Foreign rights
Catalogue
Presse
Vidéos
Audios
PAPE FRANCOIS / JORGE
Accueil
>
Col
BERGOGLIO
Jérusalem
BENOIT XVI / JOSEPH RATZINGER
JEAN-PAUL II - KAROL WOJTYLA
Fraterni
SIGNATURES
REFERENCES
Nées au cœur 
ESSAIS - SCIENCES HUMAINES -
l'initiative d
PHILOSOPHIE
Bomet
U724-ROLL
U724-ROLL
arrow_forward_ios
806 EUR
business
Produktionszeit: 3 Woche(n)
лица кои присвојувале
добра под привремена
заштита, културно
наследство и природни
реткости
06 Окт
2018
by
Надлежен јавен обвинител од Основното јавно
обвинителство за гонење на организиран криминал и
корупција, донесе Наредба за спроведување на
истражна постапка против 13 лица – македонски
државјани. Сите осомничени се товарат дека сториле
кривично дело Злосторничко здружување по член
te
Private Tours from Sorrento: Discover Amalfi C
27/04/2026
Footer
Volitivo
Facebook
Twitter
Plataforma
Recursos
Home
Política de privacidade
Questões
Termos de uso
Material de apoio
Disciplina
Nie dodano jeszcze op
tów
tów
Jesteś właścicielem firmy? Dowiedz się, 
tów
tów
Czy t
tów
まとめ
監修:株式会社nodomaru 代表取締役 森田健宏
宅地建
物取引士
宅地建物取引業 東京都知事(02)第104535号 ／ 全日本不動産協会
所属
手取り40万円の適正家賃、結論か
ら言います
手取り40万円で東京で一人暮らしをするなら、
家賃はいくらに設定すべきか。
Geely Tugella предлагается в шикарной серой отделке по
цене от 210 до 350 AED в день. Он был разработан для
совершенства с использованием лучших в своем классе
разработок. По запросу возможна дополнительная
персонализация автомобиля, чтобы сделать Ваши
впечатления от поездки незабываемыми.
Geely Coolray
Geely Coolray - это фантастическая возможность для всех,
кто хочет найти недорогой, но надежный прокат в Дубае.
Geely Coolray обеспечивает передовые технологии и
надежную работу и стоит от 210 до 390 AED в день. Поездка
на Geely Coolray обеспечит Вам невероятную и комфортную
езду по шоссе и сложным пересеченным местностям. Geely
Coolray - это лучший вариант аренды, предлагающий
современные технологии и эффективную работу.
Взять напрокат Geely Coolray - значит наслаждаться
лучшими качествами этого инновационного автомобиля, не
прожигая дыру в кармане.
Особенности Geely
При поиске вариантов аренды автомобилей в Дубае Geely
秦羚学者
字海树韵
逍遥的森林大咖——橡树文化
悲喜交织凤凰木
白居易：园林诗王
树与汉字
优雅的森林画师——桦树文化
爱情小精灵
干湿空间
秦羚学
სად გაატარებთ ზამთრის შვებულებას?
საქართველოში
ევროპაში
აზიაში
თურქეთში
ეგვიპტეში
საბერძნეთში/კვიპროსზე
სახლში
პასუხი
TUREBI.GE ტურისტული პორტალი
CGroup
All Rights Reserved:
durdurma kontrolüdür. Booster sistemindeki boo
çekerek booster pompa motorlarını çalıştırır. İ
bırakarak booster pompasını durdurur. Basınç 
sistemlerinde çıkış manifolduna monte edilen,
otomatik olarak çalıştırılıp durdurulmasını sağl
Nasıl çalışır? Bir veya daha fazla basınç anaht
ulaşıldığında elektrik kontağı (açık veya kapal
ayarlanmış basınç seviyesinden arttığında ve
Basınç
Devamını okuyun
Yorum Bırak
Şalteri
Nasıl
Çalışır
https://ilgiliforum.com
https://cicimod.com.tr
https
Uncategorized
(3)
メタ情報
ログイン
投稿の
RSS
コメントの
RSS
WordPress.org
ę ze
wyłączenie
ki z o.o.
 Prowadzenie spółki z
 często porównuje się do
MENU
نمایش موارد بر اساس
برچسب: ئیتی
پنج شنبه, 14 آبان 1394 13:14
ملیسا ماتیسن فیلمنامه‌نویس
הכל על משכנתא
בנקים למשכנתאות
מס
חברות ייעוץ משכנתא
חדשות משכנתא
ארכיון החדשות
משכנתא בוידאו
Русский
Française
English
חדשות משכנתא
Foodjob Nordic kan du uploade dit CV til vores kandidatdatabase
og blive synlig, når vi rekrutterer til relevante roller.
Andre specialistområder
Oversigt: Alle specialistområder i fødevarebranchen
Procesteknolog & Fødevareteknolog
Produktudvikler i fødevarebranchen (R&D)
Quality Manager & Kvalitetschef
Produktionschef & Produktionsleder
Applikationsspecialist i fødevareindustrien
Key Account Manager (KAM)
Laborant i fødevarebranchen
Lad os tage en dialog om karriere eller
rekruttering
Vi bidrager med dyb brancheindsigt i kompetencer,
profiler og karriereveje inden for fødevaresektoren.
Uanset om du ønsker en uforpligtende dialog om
------------------------------------------------------------
Task requirements =>
Read the entries and select each line where the word "fødevarebranchen" is found.

Result for this task =>
Oversigt: Alle specialistområder i fødevarebranchen
Produktudvikler i fødevarebranchen (R&D)
Laborant i fødevarebranchen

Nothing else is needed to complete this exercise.